Even more striking: the benefits held up in patients with a systemic right ventricle — a setup where the right ventricle (normally a lighter-duty chamber) has to pump blood to the whole body. That group traditionally responds poorly to many heart failure treatments.
This doesn't mean every ACHD patient with heart failure should rush to get CRT.
It means the door is now wider open for individualized discussions with a specialist.
A new kid on the block
The newer technique — conduction system pacing — looked promising in early data.
Instead of pacing both ventricles through separate leads, CSP places a lead along the heart's natural electrical highway. It achieved similar narrowing of the QRS as traditional BiV pacing.
But the CSP group was small (only 73 patients), and long-term outcomes are still unknown.
This meta-analysis won't rewrite guidelines overnight. But it's a meaningful step.
For years, ACHD patients have been underrepresented in cardiac research — leaving their care largely a matter of expert judgment. Pooled evidence like this gives specialists firmer ground to stand on when recommending CRT for this group.
Many ACHD specialists may now feel more confident offering CRT, especially in patients with visible electrical dyssynchrony and declining function.
If you or a loved one has adult congenital heart disease and is developing heart failure symptoms, ask about an evaluation by an ACHD-focused electrophysiologist.
CRT isn't right for everyone — it depends on heart anatomy, QRS pattern, and symptoms. But it's a treatment option worth discussing rather than assuming it doesn't apply.
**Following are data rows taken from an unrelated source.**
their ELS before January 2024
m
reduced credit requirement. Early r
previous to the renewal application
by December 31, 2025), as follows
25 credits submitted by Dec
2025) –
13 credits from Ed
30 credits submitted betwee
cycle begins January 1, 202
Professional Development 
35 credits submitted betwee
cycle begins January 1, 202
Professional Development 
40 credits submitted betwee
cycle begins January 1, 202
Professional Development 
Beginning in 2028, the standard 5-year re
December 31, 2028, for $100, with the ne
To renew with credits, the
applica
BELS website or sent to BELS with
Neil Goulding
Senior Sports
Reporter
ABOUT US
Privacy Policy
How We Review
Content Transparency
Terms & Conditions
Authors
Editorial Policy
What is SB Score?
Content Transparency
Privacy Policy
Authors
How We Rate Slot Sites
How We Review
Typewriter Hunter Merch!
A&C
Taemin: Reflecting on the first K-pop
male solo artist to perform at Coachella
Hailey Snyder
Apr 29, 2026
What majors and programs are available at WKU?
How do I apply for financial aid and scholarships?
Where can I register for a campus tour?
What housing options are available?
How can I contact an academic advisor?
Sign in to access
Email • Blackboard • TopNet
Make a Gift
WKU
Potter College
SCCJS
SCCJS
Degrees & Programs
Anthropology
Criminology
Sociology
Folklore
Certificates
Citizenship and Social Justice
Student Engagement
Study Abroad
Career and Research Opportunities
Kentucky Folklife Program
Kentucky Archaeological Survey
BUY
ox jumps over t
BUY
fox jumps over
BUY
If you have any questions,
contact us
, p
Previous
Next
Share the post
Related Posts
Conduction system pacing may also be offered in some centers as an alternative.
Honest limitations
Most of the 25 pooled studies were observational — meaning they watched what happened without random comparisons.
That design can exaggerate benefits because the sickest patients may not have been selected for CRT in the first place. Sample sizes for CSP were small. Studies also came from different hospitals with varying definitions of success, making comparisons imperfect.
Prospective, phenotype-specific studies are needed next — meaning trials that match the treatment to the specific type of congenital heart anatomy.
Standardized outcome reporting would also help future meta-analyses be more conclusive. Over time, researchers hope to refine which ACHD patients benefit most from which pacing strategy.
The takeaway: hearts that are built differently may still respond to the same rhythmic fix — if we give them a chance.